# Problem requirements:
State the number of lines in the following material that contain the string "змін", and nothing else.

|---|

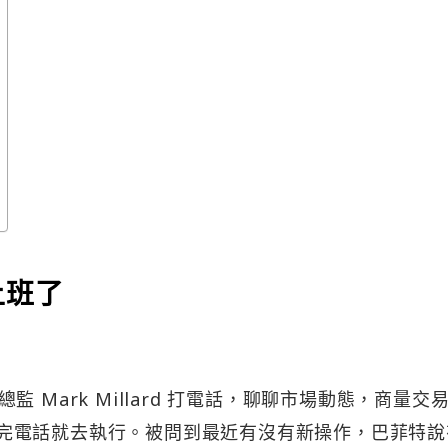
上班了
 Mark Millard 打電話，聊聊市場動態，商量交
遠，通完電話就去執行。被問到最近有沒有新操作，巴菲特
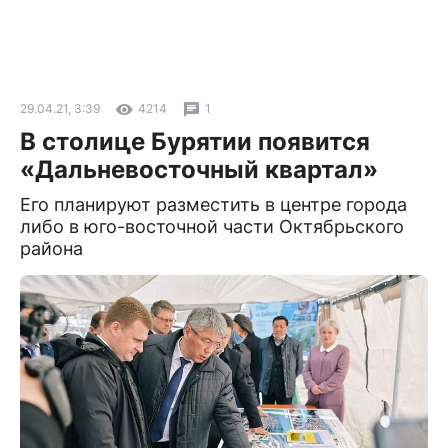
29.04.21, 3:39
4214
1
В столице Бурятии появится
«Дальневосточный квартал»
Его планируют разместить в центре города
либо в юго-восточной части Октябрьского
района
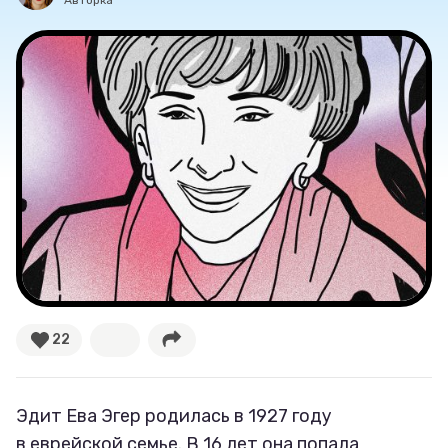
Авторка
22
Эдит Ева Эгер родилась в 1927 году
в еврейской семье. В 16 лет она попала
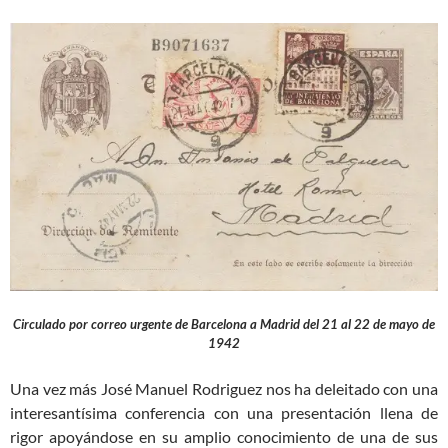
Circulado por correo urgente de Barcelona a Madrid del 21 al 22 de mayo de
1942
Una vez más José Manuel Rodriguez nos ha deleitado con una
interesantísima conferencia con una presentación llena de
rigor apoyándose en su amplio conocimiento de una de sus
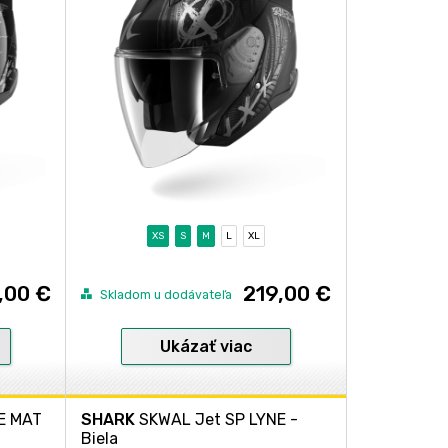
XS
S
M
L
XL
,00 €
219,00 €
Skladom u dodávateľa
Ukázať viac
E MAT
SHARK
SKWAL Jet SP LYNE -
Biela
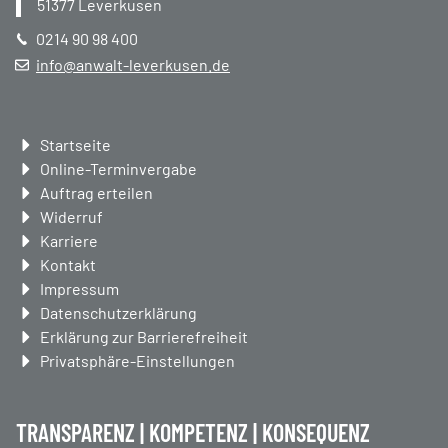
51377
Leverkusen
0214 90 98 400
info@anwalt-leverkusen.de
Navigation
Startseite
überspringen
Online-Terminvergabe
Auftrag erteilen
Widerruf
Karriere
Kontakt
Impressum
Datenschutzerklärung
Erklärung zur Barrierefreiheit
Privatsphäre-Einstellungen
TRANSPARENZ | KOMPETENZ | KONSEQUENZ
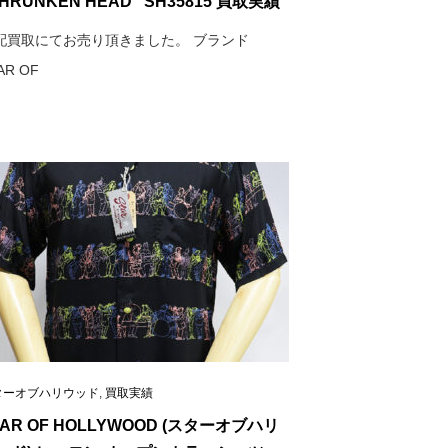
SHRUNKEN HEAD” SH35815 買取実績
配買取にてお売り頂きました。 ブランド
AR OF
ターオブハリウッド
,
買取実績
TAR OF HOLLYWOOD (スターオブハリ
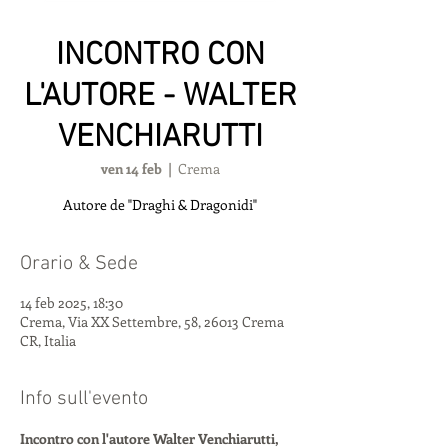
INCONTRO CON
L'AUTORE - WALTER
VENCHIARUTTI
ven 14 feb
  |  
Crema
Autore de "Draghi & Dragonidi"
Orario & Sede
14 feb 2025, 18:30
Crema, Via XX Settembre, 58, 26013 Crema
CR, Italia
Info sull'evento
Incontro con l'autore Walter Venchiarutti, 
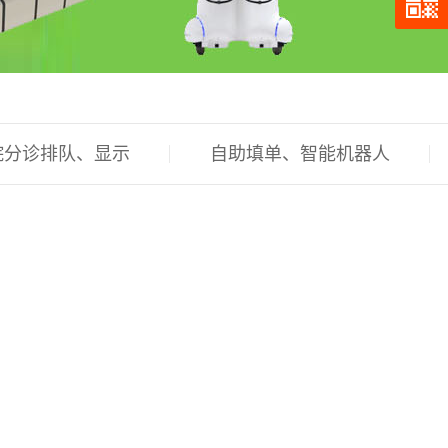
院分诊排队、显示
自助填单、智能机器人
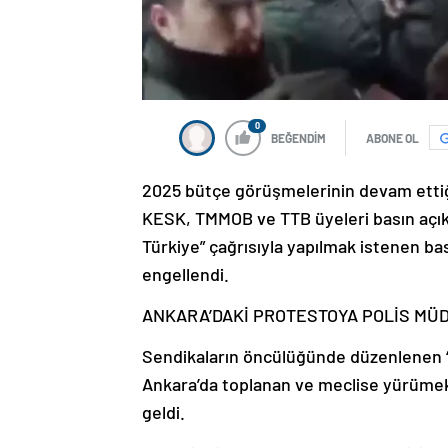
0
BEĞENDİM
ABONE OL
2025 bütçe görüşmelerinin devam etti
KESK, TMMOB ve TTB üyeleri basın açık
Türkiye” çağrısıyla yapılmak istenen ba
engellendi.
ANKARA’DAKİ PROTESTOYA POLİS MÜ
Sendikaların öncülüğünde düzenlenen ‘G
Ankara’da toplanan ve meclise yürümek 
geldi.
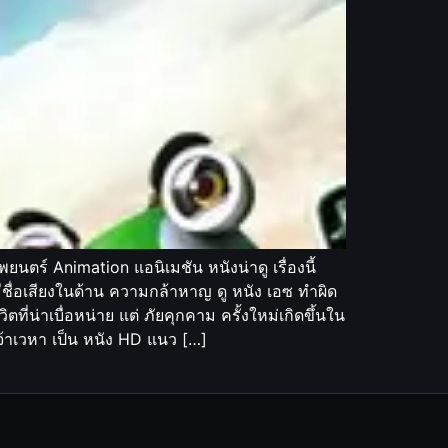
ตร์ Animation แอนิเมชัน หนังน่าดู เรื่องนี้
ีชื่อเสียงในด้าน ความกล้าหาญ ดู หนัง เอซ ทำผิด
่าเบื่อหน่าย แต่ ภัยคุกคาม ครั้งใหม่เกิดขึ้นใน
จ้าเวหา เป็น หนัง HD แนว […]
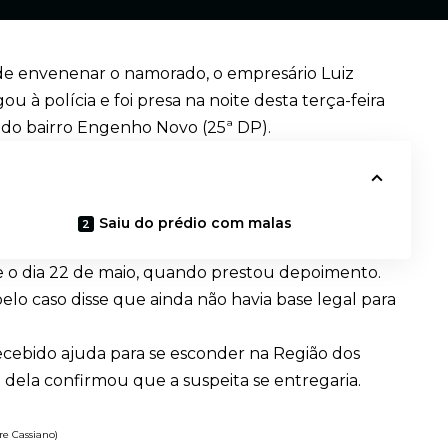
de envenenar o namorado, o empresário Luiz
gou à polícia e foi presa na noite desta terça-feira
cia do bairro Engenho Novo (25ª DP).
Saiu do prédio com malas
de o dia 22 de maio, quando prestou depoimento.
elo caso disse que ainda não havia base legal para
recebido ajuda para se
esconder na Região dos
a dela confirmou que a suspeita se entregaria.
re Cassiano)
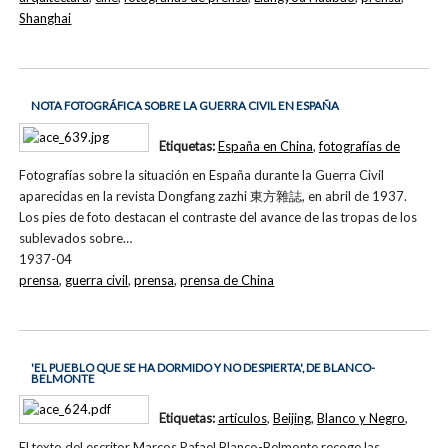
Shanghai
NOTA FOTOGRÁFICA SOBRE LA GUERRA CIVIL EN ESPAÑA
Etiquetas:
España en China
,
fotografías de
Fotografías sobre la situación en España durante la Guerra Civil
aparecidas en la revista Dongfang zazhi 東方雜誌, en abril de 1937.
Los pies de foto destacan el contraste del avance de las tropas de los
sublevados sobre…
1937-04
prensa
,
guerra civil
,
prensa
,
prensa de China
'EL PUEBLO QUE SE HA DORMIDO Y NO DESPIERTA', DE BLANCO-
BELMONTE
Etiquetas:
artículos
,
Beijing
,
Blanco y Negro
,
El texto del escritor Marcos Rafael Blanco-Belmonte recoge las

|---|

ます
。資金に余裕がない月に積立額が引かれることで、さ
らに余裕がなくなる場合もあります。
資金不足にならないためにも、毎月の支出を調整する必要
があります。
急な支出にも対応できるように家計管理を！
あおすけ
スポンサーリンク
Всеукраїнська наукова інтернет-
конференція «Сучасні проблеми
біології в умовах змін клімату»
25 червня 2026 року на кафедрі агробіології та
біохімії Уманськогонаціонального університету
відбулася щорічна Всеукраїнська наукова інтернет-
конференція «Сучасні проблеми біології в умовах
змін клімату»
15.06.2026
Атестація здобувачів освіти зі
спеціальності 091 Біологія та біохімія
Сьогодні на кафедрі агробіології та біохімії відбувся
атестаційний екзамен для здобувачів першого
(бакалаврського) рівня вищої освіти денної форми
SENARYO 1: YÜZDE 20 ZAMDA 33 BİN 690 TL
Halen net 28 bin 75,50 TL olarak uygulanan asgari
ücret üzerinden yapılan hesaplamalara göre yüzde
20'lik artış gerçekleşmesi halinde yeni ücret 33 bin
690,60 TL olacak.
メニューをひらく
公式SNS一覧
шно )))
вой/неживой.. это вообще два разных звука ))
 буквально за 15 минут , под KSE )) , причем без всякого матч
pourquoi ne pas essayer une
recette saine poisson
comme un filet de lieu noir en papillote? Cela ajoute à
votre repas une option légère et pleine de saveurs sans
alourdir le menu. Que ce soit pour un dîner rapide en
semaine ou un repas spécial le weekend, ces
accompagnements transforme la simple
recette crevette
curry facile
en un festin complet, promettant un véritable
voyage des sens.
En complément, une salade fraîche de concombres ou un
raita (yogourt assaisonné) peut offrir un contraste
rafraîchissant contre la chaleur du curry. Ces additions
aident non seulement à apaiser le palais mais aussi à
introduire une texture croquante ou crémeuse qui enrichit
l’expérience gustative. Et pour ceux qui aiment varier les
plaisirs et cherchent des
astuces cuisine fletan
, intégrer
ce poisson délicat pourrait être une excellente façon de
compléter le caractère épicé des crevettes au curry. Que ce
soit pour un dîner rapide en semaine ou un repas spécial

|---|

# Result for this task:
2